Mark 1:4-8Amplified Bible
4 [a]John the Baptist appeared in the wilderness preaching a baptism of repentance for the forgiveness of sins [that is, requiring a change of one’s old way of thinking, turning away from sin and seeking God and His righteousness]. 5 And all the country of Judea and all the people of Jerusalem were continually going out to him; and they were being baptized by him in the Jordan River, as they confessed their sins. 6 John wore clothing made of camel’s hair and had a [wide] leather [b]band around his waist, and he ate locusts and wild honey. 7 And he was preaching, saying, “After me comes He who is mightier [more powerful, more noble] than I, and I am not worthy to stoop down and untie the straps of His sandals [even as His slave]. 8 As for me, I baptized you [who came to me] with water [only]; but He will baptize you [who truly repent] [c]with the Holy Spirit.”
The Word of God for the Children of God. Gloria! In Excelsis Deo! Alleluia! Amen.
Where did the Gospel actually begin?
Where did God’s Good News originate?
Narrators Matthew and Luke began their accounts of Jesus’ life with the stories surrounding his Genealogy an his birth.
Narrator John began his narrative before the creation of the world where the Son of God was not only present, but he also did the creating.
Mark, with his focus on Good News, chose to begin in a different place.
If folks are going to be open to the Good News of God, then someone is going to have to be a servant and prepare the way for Jesus to come and for his word to be heard. In many respects, the Good News always begins in this way.
The real question is whether we are willing to be used as servants like John the Baptist — who is introduced in verse four — and immediately, if not sooner, to begin to prepare the way for Savior Jesus’ Good News to be heard by our friends.
The next question for the reader of Mark’s narrative then becomes …. where do you immediately begin, when you do not know where to immediately begin?
A very valid question to ask when an immediate response to change is required.
At work, your supervisor suddenly hands you an outline for major project with major financial implications for your company which has never been attempted before – and the supervisors instructions are: I need this ASAP, as in 7 days!
With that kind of pressure and responsibility on your shoulders, ever sat and stared at a blank piece of paper or computer screen, wondering where to begin?

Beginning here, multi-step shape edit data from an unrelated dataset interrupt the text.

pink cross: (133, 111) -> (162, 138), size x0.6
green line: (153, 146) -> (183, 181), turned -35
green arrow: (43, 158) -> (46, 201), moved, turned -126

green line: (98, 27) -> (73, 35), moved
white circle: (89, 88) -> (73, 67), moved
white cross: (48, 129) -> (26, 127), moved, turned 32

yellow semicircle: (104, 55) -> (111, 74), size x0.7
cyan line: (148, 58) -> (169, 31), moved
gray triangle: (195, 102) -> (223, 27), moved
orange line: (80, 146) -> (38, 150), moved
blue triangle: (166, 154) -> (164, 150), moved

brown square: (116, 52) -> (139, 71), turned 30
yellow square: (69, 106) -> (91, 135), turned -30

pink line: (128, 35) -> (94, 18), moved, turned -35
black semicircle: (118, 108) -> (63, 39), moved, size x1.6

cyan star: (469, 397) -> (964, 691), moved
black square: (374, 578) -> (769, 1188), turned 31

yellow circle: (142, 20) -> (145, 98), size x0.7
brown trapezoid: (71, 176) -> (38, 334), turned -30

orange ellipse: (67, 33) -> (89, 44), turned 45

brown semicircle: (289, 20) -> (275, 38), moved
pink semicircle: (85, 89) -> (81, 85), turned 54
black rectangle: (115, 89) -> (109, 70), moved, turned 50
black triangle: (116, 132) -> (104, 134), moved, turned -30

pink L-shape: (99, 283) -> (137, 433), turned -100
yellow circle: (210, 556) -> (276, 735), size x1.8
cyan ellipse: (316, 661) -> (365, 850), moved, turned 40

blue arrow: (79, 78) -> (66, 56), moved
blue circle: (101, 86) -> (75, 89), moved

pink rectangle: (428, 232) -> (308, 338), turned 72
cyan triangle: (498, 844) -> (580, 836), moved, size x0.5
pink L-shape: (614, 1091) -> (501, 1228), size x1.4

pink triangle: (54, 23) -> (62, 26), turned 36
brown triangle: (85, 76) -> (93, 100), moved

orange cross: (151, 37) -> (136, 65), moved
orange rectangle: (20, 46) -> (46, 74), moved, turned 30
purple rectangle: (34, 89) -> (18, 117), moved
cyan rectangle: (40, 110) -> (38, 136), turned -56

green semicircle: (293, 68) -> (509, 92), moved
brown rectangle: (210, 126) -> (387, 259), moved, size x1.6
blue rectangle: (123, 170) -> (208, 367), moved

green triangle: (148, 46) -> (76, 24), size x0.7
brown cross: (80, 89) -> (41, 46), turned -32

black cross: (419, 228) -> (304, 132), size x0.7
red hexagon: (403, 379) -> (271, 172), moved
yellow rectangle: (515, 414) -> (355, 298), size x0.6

Any sort of task or project always has a beginning, and sometimes starting can prove a challenge especially when there is no previous effort to be inspired by.
You can further complicate this situation by being the first person to do it.
That is what Mark faced.
His written story of Jesus will be the first ever!
Perhaps his narrative will serve as a model, inspiration for any future writers.
Mark 1:1-3Amplified Bible
The Preaching of John the Baptist
1 The beginning of the [facts regarding the] good news of [a]Jesus Christ, the Son of God.
2 As it is written and forever remains in the [writings of the] prophet Isaiah 40:1-4 and Malachi 3:1-3:
“Behold, I send My messenger ahead of You,
Who will prepare Your way—
A voice of one shouting in the wilderness,
‘Prepare the way of the Lord,
[b]Make His paths straight!’”
So far, Mark has hit us with a big (seemingly logical) opening sentence,
“The Beginning of the [facts regarding the] Good News of Jesus Christ, the Son of God.”
Then used an Old Testament quote from the writings of God’s Prophet, Isaiah.
The Old Testament quote, while making sense to Bible scholars, may or may not be the one to immediately grab your or your supervisors undivided attention.
I noodled over Mark’s choice of those first verses because I believe there is no superfluous material anywhere in the Biblical Canon.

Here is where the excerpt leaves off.